TASK GOAL: Every line below should be copied exactly; drop the pictures.

__________

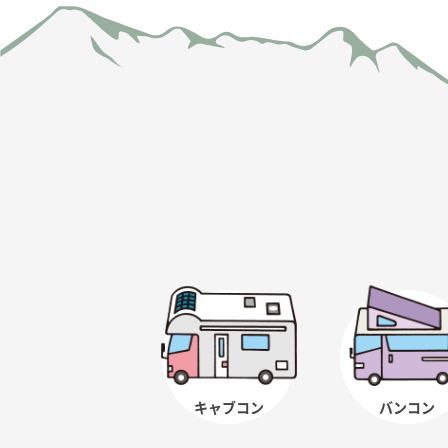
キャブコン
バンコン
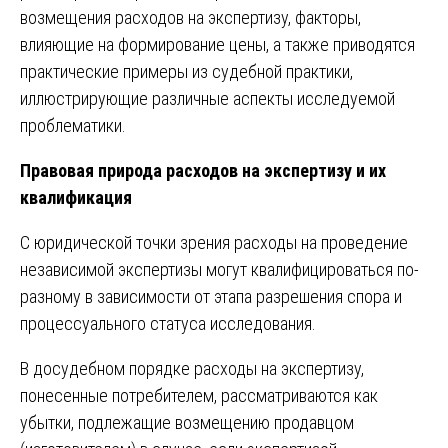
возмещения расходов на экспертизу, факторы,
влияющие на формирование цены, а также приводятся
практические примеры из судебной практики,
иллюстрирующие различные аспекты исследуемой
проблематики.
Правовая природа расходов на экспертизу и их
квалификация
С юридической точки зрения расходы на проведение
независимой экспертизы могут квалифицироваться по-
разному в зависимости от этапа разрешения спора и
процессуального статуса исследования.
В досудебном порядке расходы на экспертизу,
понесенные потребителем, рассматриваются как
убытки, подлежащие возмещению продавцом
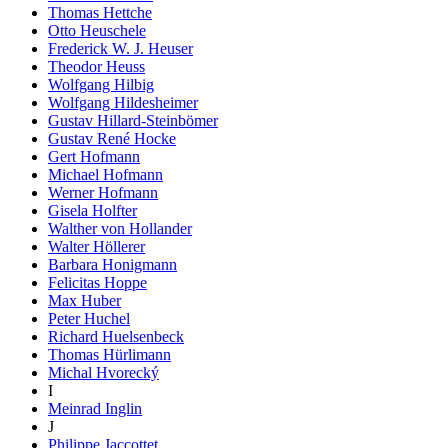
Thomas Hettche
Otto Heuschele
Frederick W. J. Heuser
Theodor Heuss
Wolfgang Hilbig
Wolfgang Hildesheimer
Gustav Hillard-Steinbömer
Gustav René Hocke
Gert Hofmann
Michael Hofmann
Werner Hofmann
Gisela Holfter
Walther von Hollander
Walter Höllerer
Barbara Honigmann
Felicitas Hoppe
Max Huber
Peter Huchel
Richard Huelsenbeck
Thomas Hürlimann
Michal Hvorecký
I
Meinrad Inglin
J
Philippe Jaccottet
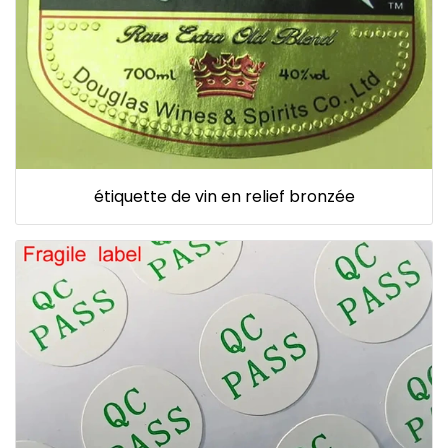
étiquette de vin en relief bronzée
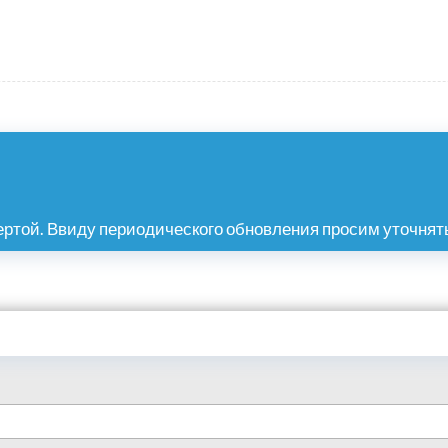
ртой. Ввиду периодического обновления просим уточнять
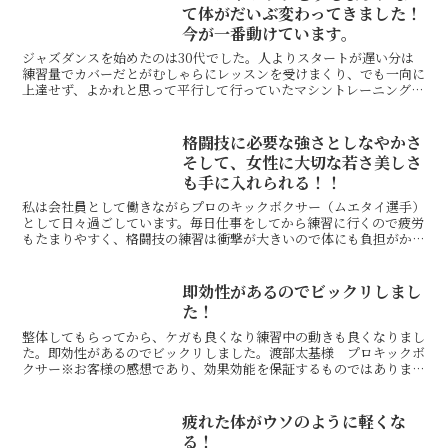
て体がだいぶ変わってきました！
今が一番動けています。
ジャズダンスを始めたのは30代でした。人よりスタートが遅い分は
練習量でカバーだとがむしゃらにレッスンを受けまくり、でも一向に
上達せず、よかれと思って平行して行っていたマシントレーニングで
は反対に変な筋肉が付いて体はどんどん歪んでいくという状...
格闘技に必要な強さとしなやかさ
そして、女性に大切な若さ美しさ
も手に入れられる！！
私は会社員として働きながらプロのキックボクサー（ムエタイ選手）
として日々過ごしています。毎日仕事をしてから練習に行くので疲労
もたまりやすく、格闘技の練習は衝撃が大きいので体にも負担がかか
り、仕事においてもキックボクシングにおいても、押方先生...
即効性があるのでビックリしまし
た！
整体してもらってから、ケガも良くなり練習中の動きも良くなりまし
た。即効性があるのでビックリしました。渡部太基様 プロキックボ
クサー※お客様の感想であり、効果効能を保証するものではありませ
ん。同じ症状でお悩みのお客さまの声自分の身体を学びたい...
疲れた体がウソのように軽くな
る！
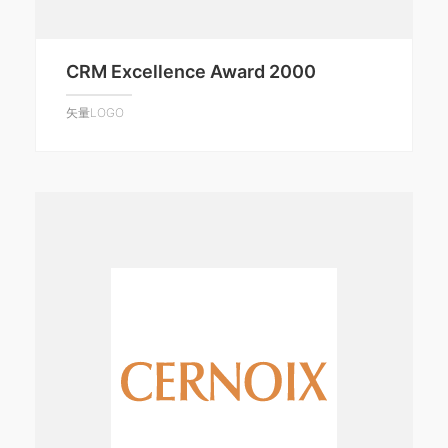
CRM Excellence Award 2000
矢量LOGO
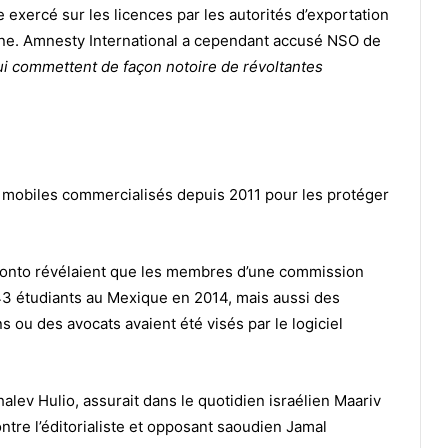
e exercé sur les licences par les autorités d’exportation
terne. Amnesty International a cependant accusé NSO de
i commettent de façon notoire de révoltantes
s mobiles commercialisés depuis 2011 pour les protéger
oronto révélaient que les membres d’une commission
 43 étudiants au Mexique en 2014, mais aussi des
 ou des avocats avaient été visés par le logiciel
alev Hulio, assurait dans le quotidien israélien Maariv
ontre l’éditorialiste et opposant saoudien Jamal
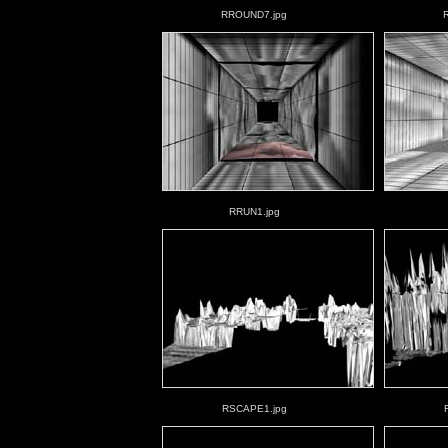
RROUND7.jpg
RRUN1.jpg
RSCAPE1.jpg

__________

SOLVED PROBLEM:
キャブコン
バンコン
возмещения расходов на экспертизу, факторы,
влияющие на формирование цены, а также приводятся
практические примеры из судебной практики,
иллюстрирующие различные аспекты исследуемой
проблематики.
Правовая природа расходов на экспертизу и их
квалификация
С юридической точки зрения расходы на проведение
независимой экспертизы могут квалифицироваться по-
разному в зависимости от этапа разрешения спора и
процессуального статуса исследования.
В досудебном порядке расходы на экспертизу,
понесенные потребителем, рассматриваются как
убытки, подлежащие возмещению продавцом
Thomas Hettche
Otto Heuschele
Frederick W. J. Heuser
Theodor Heuss
Wolfgang Hilbig
Wolfgang Hildesheimer
Gustav Hillard-Steinbömer
Gustav René Hocke
Gert Hofmann
Michael Hofmann
Werner Hofmann
Gisela Holfter
Walther von Hollander
Walter Höllerer
Barbara Honigmann
Felicitas Hoppe
Max Huber
Peter Huchel
Richard Huelsenbeck
Thomas Hürlimann
Michal Hvorecký
I
Meinrad Inglin
J
Philippe Jaccottet
étiquette de vin en relief bronzée
ртой. Ввиду периодического обновления просим уточнять
て体がだいぶ変わってきました！
今が一番動けています。
ジャズダンスを始めたのは30代でした。人よりスタートが遅い分は
練習量でカバーだとがむしゃらにレッスンを受けまくり、でも一向に
上達せず、よかれと思って平行して行っていたマシントレーニングで
は反対に変な筋肉が付いて体はどんどん歪んでいくという状...
格闘技に必要な強さとしなやかさ
そして、女性に大切な若さ美しさ
も手に入れられる！！
私は会社員として働きながらプロのキックボクサー（ムエタイ選手）
として日々過ごしています。毎日仕事をしてから練習に行くので疲労
もたまりやすく、格闘技の練習は衝撃が大きいので体にも負担がかか
り、仕事においてもキックボクシングにおいても、押方先生...
即効性があるのでビックリしまし
た！
整体してもらってから、ケガも良くなり練習中の動きも良くなりまし
た。即効性があるのでビックリしました。渡部太基様 プロキックボ
クサー※お客様の感想であり、効果効能を保証するものではありませ
ん。同じ症状でお悩みのお客さまの声自分の身体を学びたい...
疲れた体がウソのように軽くな
る！
CRM Excellence Award 2000
矢量LOGO
e exercé sur les licences par les autorités d’exportation
terne. Amnesty International a cependant accusé NSO de
i commettent de façon notoire de révoltantes
s mobiles commercialisés depuis 2011 pour les protéger
oronto révélaient que les membres d’une commission
 43 étudiants au Mexique en 2014, mais aussi des
 ou des avocats avaient été visés par le logiciel
alev Hulio, assurait dans le quotidien israélien Maariv
ontre l’éditorialiste et opposant saoudien Jamal
RROUND7.jpg
RRUN1.jpg
RSCAPE1.jpg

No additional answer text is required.